_What the task asks:_
Leave out the pictures and repeat exactly the lines from the one containing "ENCOURAGEZ-LES" through the end of the records.

---

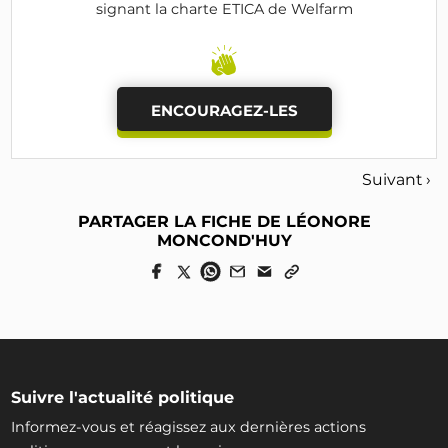
signant la charte ETICA de Welfarm
ENCOURAGEZ-LES
Suivant ›
PARTAGER LA FICHE DE LÉONORE
MONCOND'HUY
Suivre l'actualité politique
Informez-vous et réagissez aux dernières actions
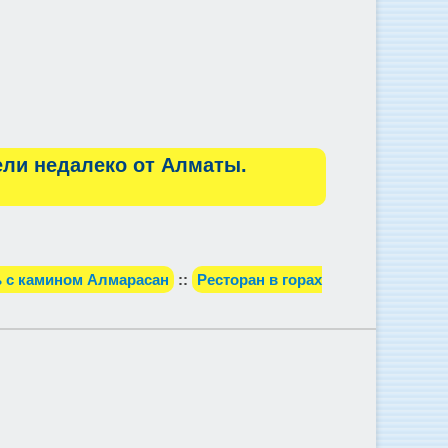
ели недалеко от Алматы.
 с камином Алмарасан
::
Ресторан в горах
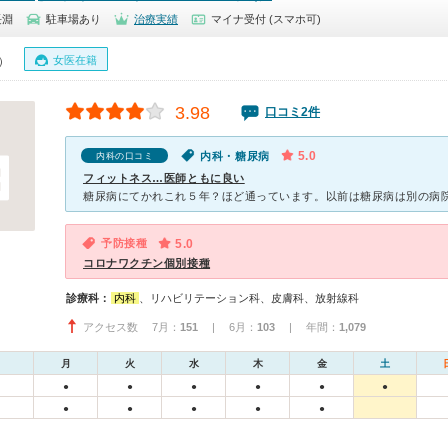
長淵
駐車場あり
治療実績
マイナ受付 (スマホ可)
女医在籍
0）
3.98
口コミ2件
5.0
内科・糖尿病
内科の口コミ
フィットネス…医師ともに良い
予防接種
5.0
コロナワクチン個別接種
診療科：
内科
、リハビリテーション科、皮膚科、放射線科
アクセス数 7月：
151
| 6月：
103
| 年間：
1,079
月
火
水
木
金
土
●
●
●
●
●
●
●
●
●
●
●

---

_Answer space:_
ENCOURAGEZ-LES
Suivant ›
PARTAGER LA FICHE DE LÉONORE
MONCOND'HUY
Suivre l'actualité politique
Informez-vous et réagissez aux dernières actions
ели недалеко от Алматы.
 с камином Алмарасан
::
Ресторан в горах
長淵
駐車場あり
治療実績
マイナ受付 (スマホ可)
女医在籍
0）
3.98
口コミ2件
5.0
内科・糖尿病
内科の口コミ
フィットネス…医師ともに良い
予防接種
5.0
コロナワクチン個別接種
診療科：
内科
、リハビリテーション科、皮膚科、放射線科
アクセス数 7月：
151
| 6月：
103
| 年間：
1,079
月
火
水
木
金
土
●
●
●
●
●
●
●
●
●
●
●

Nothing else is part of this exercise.